## HOW TO COMPLETE THIS TASK
Keep only the lines that hold the string "тээврийн", filtering out the rest of the entries below.

## RAW DATA
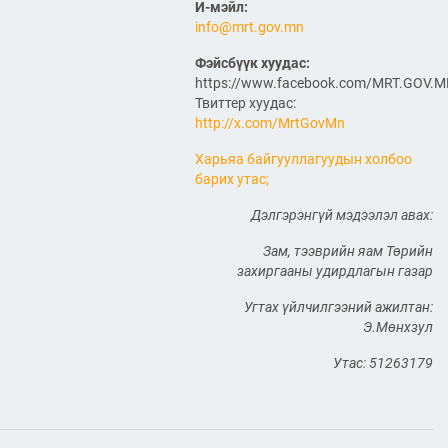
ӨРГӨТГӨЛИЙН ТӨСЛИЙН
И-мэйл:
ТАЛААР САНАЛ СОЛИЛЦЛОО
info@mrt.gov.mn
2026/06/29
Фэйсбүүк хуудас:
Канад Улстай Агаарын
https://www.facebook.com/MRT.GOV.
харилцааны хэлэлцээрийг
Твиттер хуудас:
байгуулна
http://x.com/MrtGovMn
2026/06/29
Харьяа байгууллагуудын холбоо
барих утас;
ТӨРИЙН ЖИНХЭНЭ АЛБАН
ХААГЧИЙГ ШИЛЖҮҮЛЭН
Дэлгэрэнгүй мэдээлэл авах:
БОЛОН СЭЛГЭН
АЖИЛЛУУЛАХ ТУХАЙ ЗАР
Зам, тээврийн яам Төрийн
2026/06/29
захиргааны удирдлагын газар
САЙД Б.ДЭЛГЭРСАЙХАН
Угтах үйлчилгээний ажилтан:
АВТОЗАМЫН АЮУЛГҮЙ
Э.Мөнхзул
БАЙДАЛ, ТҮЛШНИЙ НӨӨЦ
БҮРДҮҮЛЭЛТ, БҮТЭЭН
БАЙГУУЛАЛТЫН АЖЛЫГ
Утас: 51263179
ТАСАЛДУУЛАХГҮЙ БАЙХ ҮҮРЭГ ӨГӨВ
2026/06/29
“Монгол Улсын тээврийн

## ANSWER SECTION
Зам, тээврийн яам Төрийн
“Монгол Улсын тээврийн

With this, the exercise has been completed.